The Lexus LC 500h can easily be mistaken for an LC 500 on the road, but inside it’s a different beast entirely. The 5.0-liter V8 is replaced by a 3.5-liter V6 and a pair of electric motors that are combined in a very unique way. The LCh essentially has two entirely different transmissions, a continuously variable transmission (CVT) and a 4-speed automatic gearbox. Lexus calls its multi-stage hybrid transmission an “Electronically Controlled Continuously Variable transmission paired with four-speed automatic transmission,” and Car and Driver has an excellent explainer if you’re so inclined. Here’s a quick nibble:

The CVT half of Multi Stage is an evolution of the longitudinal hybrid transmission found in those Lexus sedans. The big difference in Multi Stage from the older transmission is the additional four-speed planetary gearbox attached at the CVT’s output. In the current GS and LS, MG2 gets a two-speed reduction, but in the Multi Stage the ICE drives MG1 and/or MG2 directly, but both MG2 and the ICE get the additional reduction of the four-speed auto. This keeps MG1 from hitting its redline, the cutoff for electric-only driving, and allows for EV driving as fast as 87 mph (up from 40 mph in the GS and LS).
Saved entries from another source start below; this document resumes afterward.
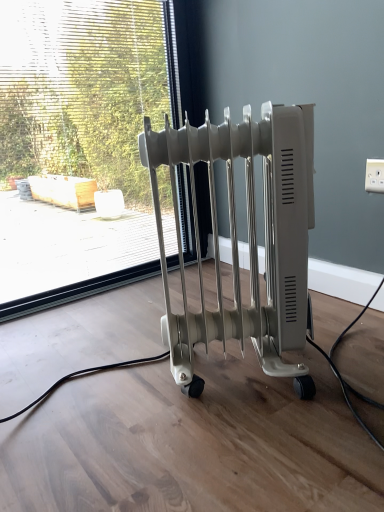 You are a GUI agent. You are given a task and a screenshot of the screen. Output one action in this format:
    pyautogui.click(x=<x>, y=<y>)
    Task: Click on the vacant region to the left of white plastic radiator at center
    
    Given the screenshot: What is the action you would take?
    pyautogui.click(x=110, y=395) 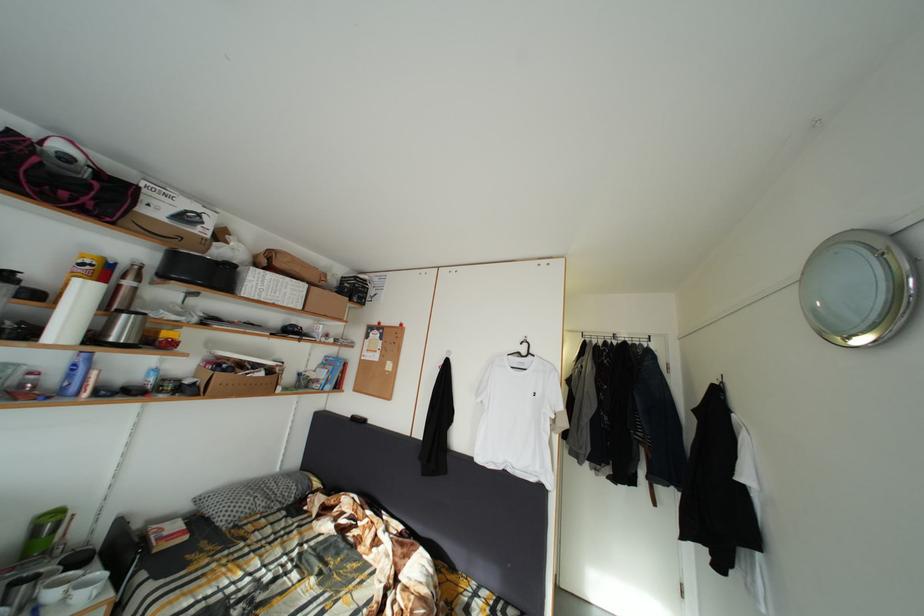 This screenshot has height=616, width=924. Describe the element at coordinates (721, 382) in the screenshot. I see `the metal wall hook` at that location. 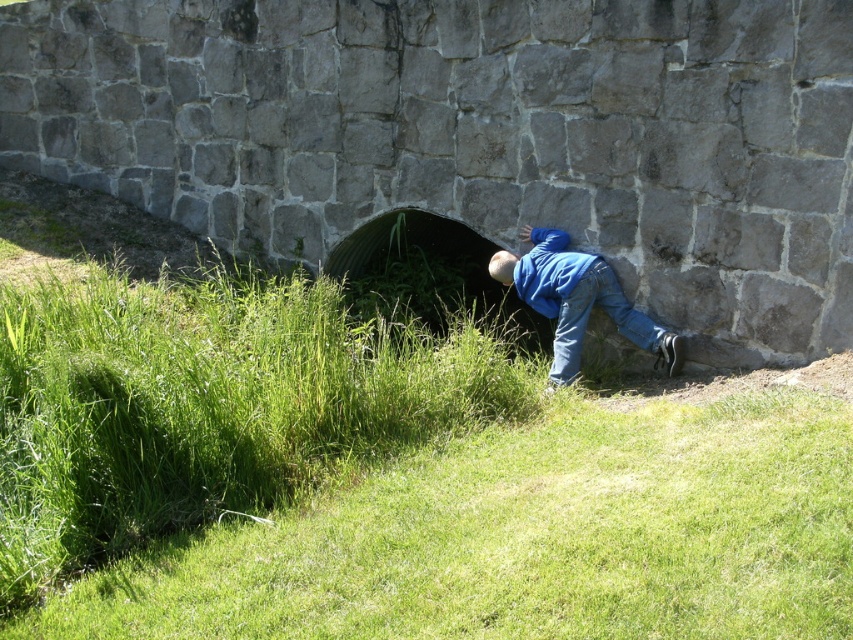 Question: Which of the following is the farthest from the observer?

Choices:
 (A) blue denim jeans at lower right
 (B) green grass at lower left

Answer: (A)

Question: Does green grass at lower left have a lesser width compared to blue denim jeans at lower right?

Choices:
 (A) no
 (B) yes

Answer: (A)

Question: Which of the following is the closest to the observer?

Choices:
 (A) blue denim jeans at lower center
 (B) green corrugated metal tunnel at center

Answer: (A)

Question: In this image, where is blue denim jeans at lower right located relative to blue denim jeans at lower center?

Choices:
 (A) right
 (B) left

Answer: (B)

Question: In this image, where is green corrugated metal tunnel at center located relative to blue denim jeans at lower right?

Choices:
 (A) right
 (B) left

Answer: (B)

Question: Which of the following is the closest to the observer?

Choices:
 (A) blue denim jeans at lower right
 (B) green grass at lower left
 (C) green corrugated metal tunnel at center

Answer: (B) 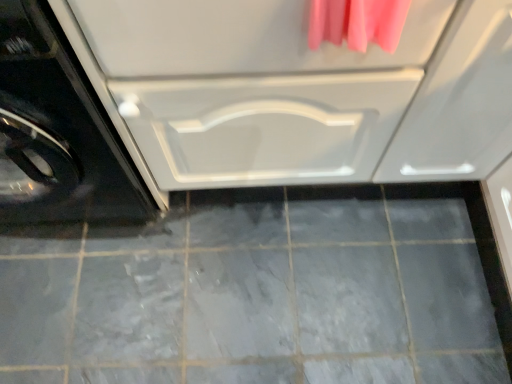 Question: Is point (39, 210) closer or farther from the camera than point (141, 124)?

Choices:
 (A) closer
 (B) farther

Answer: (B)

Question: Is black glossy washing machine at left bigger or smaller than white glossy drawer at center?

Choices:
 (A) big
 (B) small

Answer: (B)

Question: Considering the real-world distances, which object is farthest from the gray matte tile at center?

Choices:
 (A) black glossy washing machine at left
 (B) white glossy drawer at center

Answer: (B)

Question: Which of these objects is positioned closest to the gray matte tile at center?

Choices:
 (A) white glossy drawer at center
 (B) black glossy washing machine at left

Answer: (B) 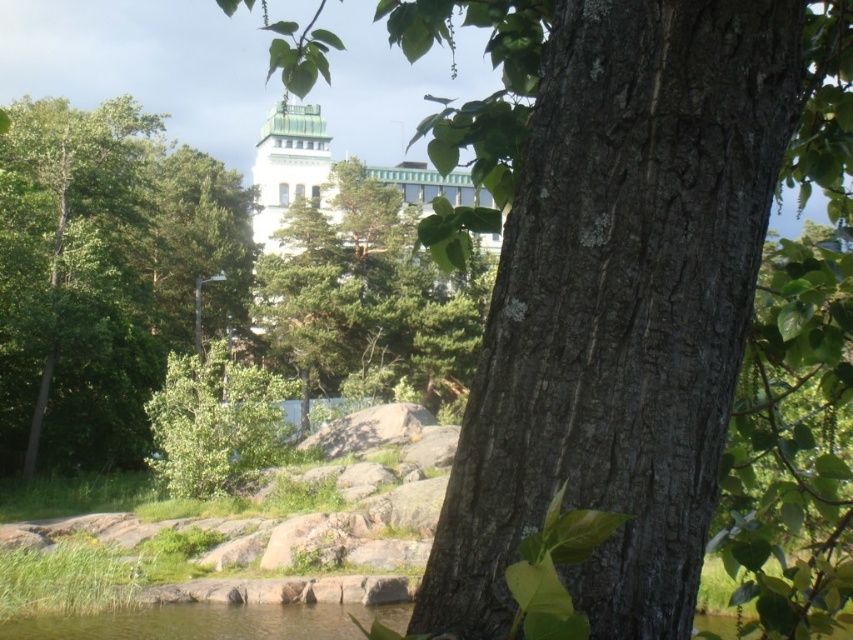 You are a hiker trying to navigate through the rocky area. You notice the smooth bark tree trunk at center and the green leafy tree at lower left. Which tree is located higher up in the scene?

The smooth bark tree trunk at center is positioned over the green leafy tree at lower left, so it is higher up in the scene.

You are a hiker who wants to climb the tallest tree in the area. Based on the scene, which tree should you choose between the smooth bark tree trunk at center and the green leafy tree at lower left?

The green leafy tree at lower left is taller than the smooth bark tree trunk at center, so you should choose the green leafy tree at lower left for climbing.

In the serene natural scene described, there is a smooth bark tree trunk at center and a green leafy tree at lower left. Which of these two trees is positioned to the right of the other?

The smooth bark tree trunk at center is positioned to the right of the green leafy tree at lower left. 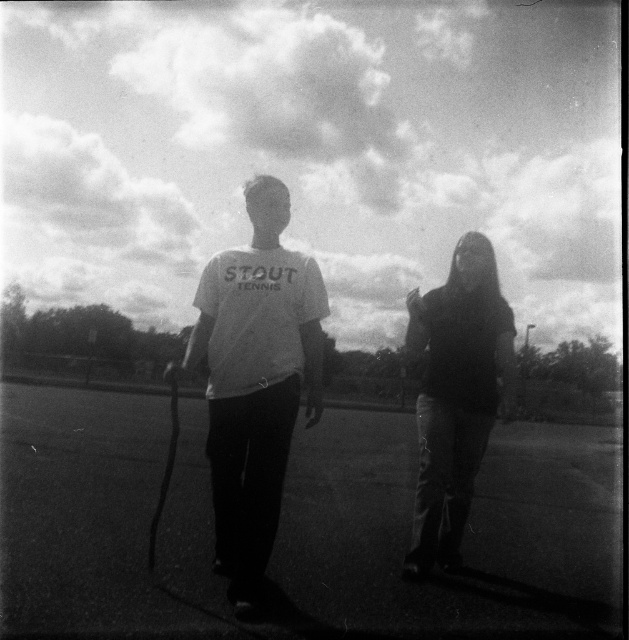 Which is above, white matte shirt at center or dark fabric jacket at center?

white matte shirt at center is higher up.

Is point (264, 280) closer to viewer compared to point (464, 234)?

Yes, point (264, 280) is in front of point (464, 234).

This screenshot has height=640, width=629. Identify the location of white matte shirt at center. (255, 380). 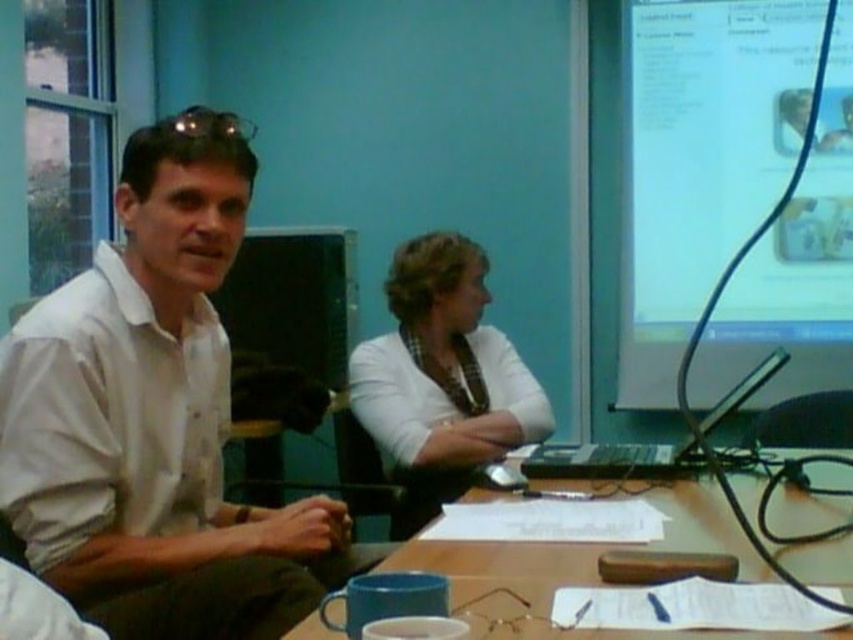 Is matte plastic projector screen at upper right taller than white matte shirt at center?

Yes.

Image resolution: width=853 pixels, height=640 pixels. What do you see at coordinates (700, 160) in the screenshot? I see `matte plastic projector screen at upper right` at bounding box center [700, 160].

At what (x,y) coordinates should I click in order to perform the action: click on matte plastic projector screen at upper right. Please return your answer as a coordinate pair (x, y). The height and width of the screenshot is (640, 853). Looking at the image, I should click on (700, 160).

Where is `matte plastic projector screen at upper right`? The width and height of the screenshot is (853, 640). matte plastic projector screen at upper right is located at coordinates (700, 160).

Does matte plastic projector screen at upper right appear on the right side of black plastic computer at center?

Correct, you'll find matte plastic projector screen at upper right to the right of black plastic computer at center.

Who is more forward, (x=695, y=12) or (x=596, y=472)?

Point (x=596, y=472) is more forward.

Image resolution: width=853 pixels, height=640 pixels. I want to click on matte plastic projector screen at upper right, so click(700, 160).

Does point (750, 97) lie in front of point (425, 548)?

No, it is behind (425, 548).

Is matte plastic projector screen at upper right wider than wooden table at center?

In fact, matte plastic projector screen at upper right might be narrower than wooden table at center.

The height and width of the screenshot is (640, 853). Identify the location of matte plastic projector screen at upper right. (700, 160). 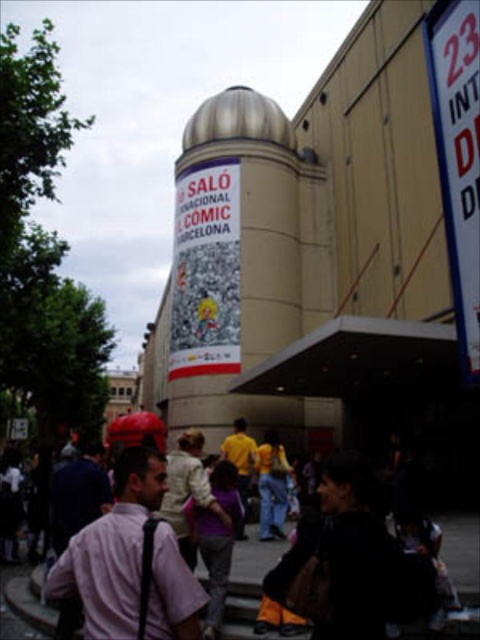 Question: Which of the following is the closest to the observer?

Choices:
 (A) dark clothing crowd at center
 (B) pink cotton shirt at center

Answer: (A)

Question: Does pink cotton shirt at center appear over white plastic sign at upper right?

Choices:
 (A) yes
 (B) no

Answer: (B)

Question: Which point appears farthest from the camera in this image?

Choices:
 (A) (458, 323)
 (B) (408, 589)

Answer: (A)

Question: Is dark clothing crowd at center to the left of pink cotton shirt at center from the viewer's perspective?

Choices:
 (A) yes
 (B) no

Answer: (A)

Question: Which point is closer to the camera?

Choices:
 (A) pink cotton shirt at center
 (B) white plastic sign at upper right
 (C) dark clothing crowd at center

Answer: (C)

Question: Observing the image, what is the correct spatial positioning of dark clothing crowd at center in reference to pink cotton shirt at center?

Choices:
 (A) right
 (B) left

Answer: (B) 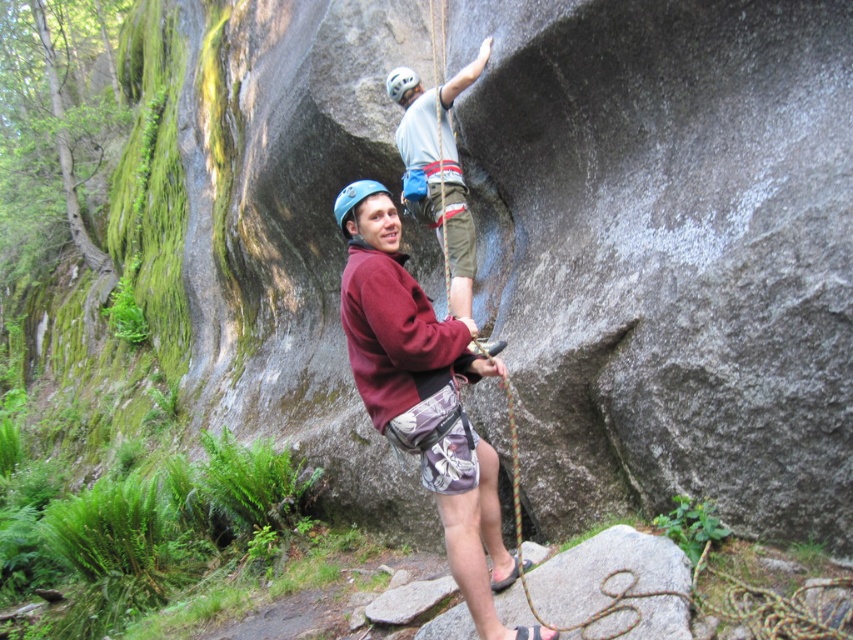 Can you confirm if matte gray helmet at upper center is wider than white matte helmet at upper center?

Yes, matte gray helmet at upper center is wider than white matte helmet at upper center.

Is matte gray helmet at upper center closer to camera compared to white matte helmet at upper center?

That is True.

Measure the distance between matte gray helmet at upper center and camera.

matte gray helmet at upper center and camera are 13.15 feet apart.

At what (x,y) coordinates should I click in order to perform the action: click on matte gray helmet at upper center. Please return your answer as a coordinate pair (x, y). This screenshot has width=853, height=640. Looking at the image, I should click on (440, 173).

Which of these two, blue matte helmet at center or white matte helmet at upper center, stands taller?

With more height is white matte helmet at upper center.

Does blue matte helmet at center have a lesser height compared to white matte helmet at upper center?

Indeed, blue matte helmet at center has a lesser height compared to white matte helmet at upper center.

Which is behind, point (345, 211) or point (416, 83)?

The point (416, 83) is behind.

I want to click on blue matte helmet at center, so click(354, 200).

From the picture: Who is more forward, (412,204) or (346,214)?

Positioned in front is point (346,214).

Is point (412, 147) farther from viewer compared to point (349, 208)?

Yes, it is behind point (349, 208).

Where is `matte gray helmet at upper center`? matte gray helmet at upper center is located at coordinates (440, 173). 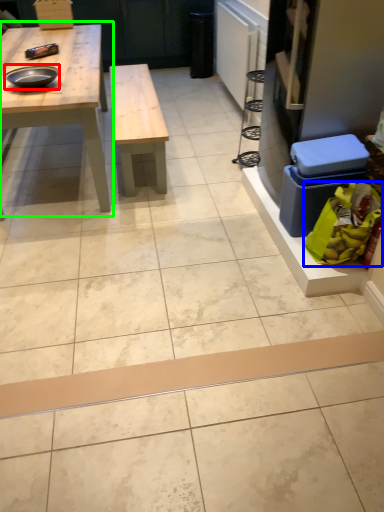 Question: Which object is the closest to the tray (highlighted by a red box)? Choose among these: food (highlighted by a blue box) or table (highlighted by a green box).

Choices:
 (A) food
 (B) table

Answer: (B) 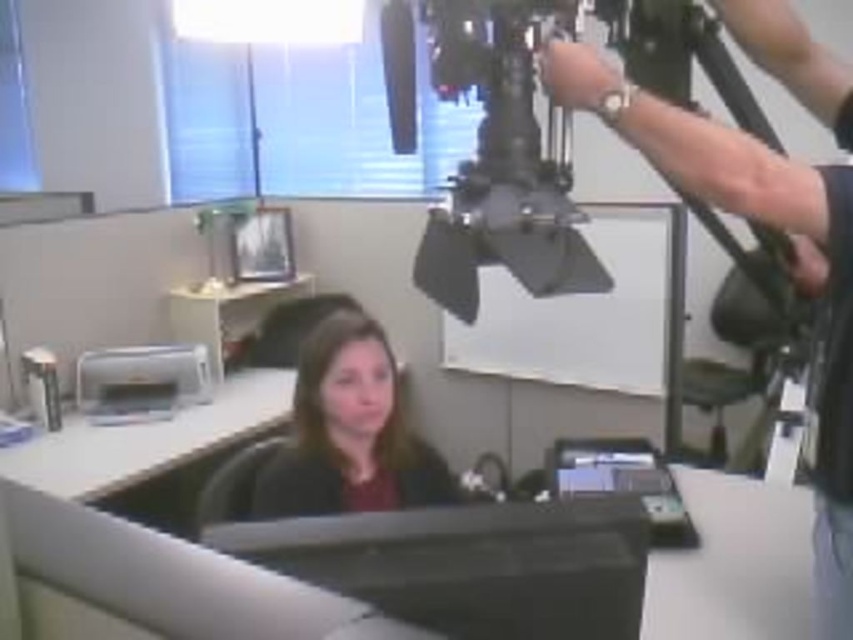 Based on the photo, is metallic silver tripod at upper right taller than matte black shirt at center?

Yes.

The width and height of the screenshot is (853, 640). What do you see at coordinates (792, 266) in the screenshot?
I see `metallic silver tripod at upper right` at bounding box center [792, 266].

Identify the location of metallic silver tripod at upper right. Image resolution: width=853 pixels, height=640 pixels. (792, 266).

This screenshot has width=853, height=640. What do you see at coordinates (792, 266) in the screenshot?
I see `metallic silver tripod at upper right` at bounding box center [792, 266].

Locate an element on the screen. The height and width of the screenshot is (640, 853). metallic silver tripod at upper right is located at coordinates (792, 266).

Can you confirm if black glossy monitor at center is positioned to the left of matte black shirt at center?

In fact, black glossy monitor at center is to the right of matte black shirt at center.

Which of these two, black glossy monitor at center or matte black shirt at center, stands shorter?

Standing shorter between the two is black glossy monitor at center.

Between point (639, 596) and point (372, 442), which one is positioned behind?

The point (372, 442) is more distant.

The image size is (853, 640). Identify the location of black glossy monitor at center. (469, 564). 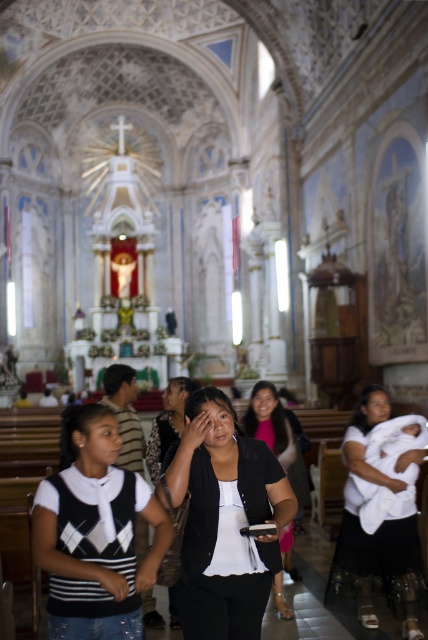 You are a photographer standing at the entrance of the church. You want to capture a photo that includes both the white knit sweater at center and the matte black shirt at center. The camera you are using has a maximum focus range of 4 meters. Will you be able to capture both subjects in focus without moving closer?

The distance between the white knit sweater at center and the matte black shirt at center is 4.22 meters. Since your camera can only focus up to 4 meters, you will not be able to capture both subjects in focus without moving closer.

You are standing in the grand church and want to take a photo of the black matte shirt at center. Your camera is 18.90 meters away from the shirt. Is the camera close enough to capture the shirt clearly without zooming?

The black matte shirt at center and camera are 18.90 meters apart. The camera may not be close enough to capture the shirt clearly without zooming, as the distance is quite significant. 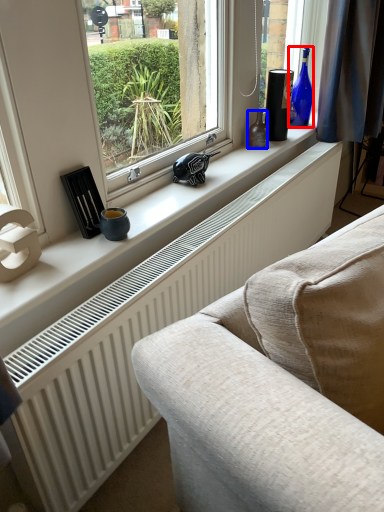 Question: Which of the following is the farthest to the observer, bottle (highlighted by a red box) or bottle (highlighted by a blue box)?

Choices:
 (A) bottle
 (B) bottle

Answer: (A) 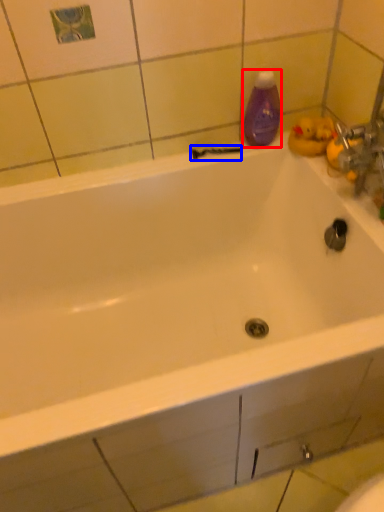 Question: Which object is further to the camera taking this photo, cleaning product (highlighted by a red box) or shower (highlighted by a blue box)?

Choices:
 (A) cleaning product
 (B) shower

Answer: (B) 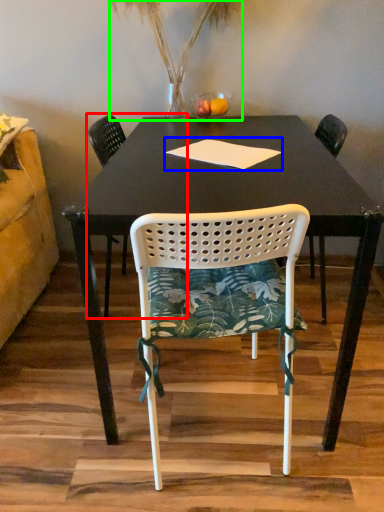 Question: Based on their relative distances, which object is farther from chair (highlighted by a red box)? Choose from notepad (highlighted by a blue box) and plant (highlighted by a green box).

Choices:
 (A) notepad
 (B) plant

Answer: (A) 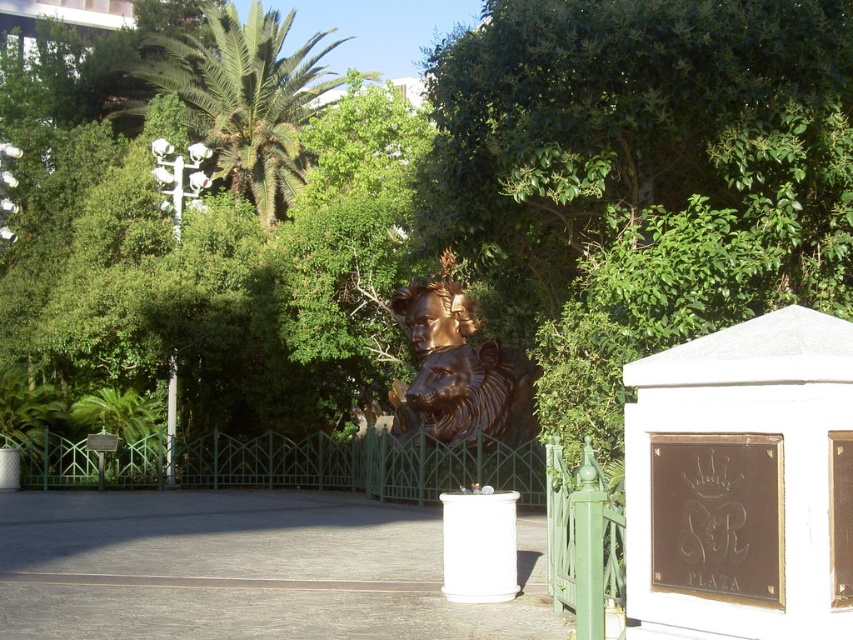 Question: Observing the image, what is the correct spatial positioning of green metal fence at center in reference to bronze/smooth lion head at center?

Choices:
 (A) right
 (B) left

Answer: (B)

Question: Which point is farther to the camera?

Choices:
 (A) (213, 99)
 (B) (396, 484)

Answer: (A)

Question: Based on their relative distances, which object is farther from the bronze/smooth lion head at center?

Choices:
 (A) green metal fence at center
 (B) green leafy palm tree at upper left

Answer: (B)

Question: In this image, where is green metal fence at center located relative to green leafy palm tree at upper left?

Choices:
 (A) right
 (B) left

Answer: (A)

Question: Does green metal fence at center come behind bronze/smooth lion head at center?

Choices:
 (A) yes
 (B) no

Answer: (B)

Question: Which object is positioned closest to the bronze/smooth lion head at center?

Choices:
 (A) green leafy palm tree at upper left
 (B) green metal fence at center

Answer: (B) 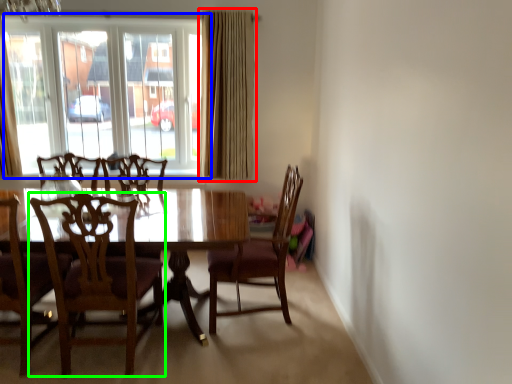 Question: Which object is positioned closest to curtain (highlighted by a red box)? Select from window (highlighted by a blue box) and chair (highlighted by a green box).

Choices:
 (A) window
 (B) chair

Answer: (A) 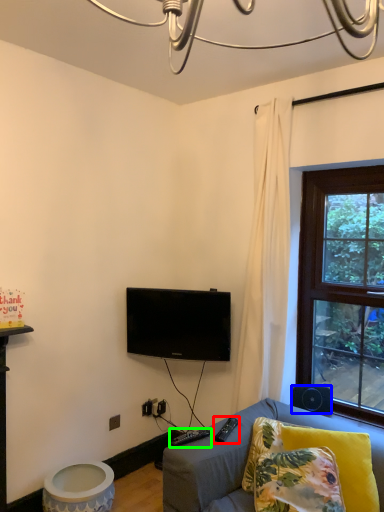 Question: Based on their relative distances, which object is nearer to remote (highlighted by a red box)? Choose from loudspeaker (highlighted by a blue box) and remote (highlighted by a green box).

Long story short, this is an evolution of the Toyota Hybrid Synergy Drive system Toyota first introduced all the way back in 1997. On steroids. And because I found the LC 500’s power to be far too inaccessible, I was very interested to see if the LC 500h and its advanced hybrid powertrain fared better.

First, the bad news: it doesn’t. Now, the good news: it’s no less responsive than the all-gas version of the car, and it’s surprisingly fast for hybrid V6.

Image Source: Zach Epstein, BGR

Think about how crazy this is: the Lexus LC 500h is a 4,435-lb luxury coupe with a 356 hp hybrid V6 that’s only three-tenths slower to 60 mph than the 471 hp all-gas version. Wait, I’m not finished… it also has a combined fuel efficiency of 30 mpg!

The 5.0-liter V8 in the LC 500 gets a combine 19 miles to the gallon, and that’s perfectly fine. But the LC 500h offers similar performance, the same insanely good handling, the same wonderfully luxurious interior, the same beautifully aggressive styling, and gas mileage that is more than 50% better. Lexus says the LCh gets 26 mpg in the city and 35 mpg on the highway, which compares to 16 mpg and 26 mpg for the V8.

I’d still like to get a little more speed out of a $100,000 coupe, but I felt the exact same way about the V8. Lexus’ LC 500h really did surprise me, though. I would have never thought that a V6 hybrid could go toe to toe with a 5.0-liter V8, but I sure believe it now. To get this kind of performance out of a V6 hybrid is beyond impressive, and it has me pricing out leases yet again.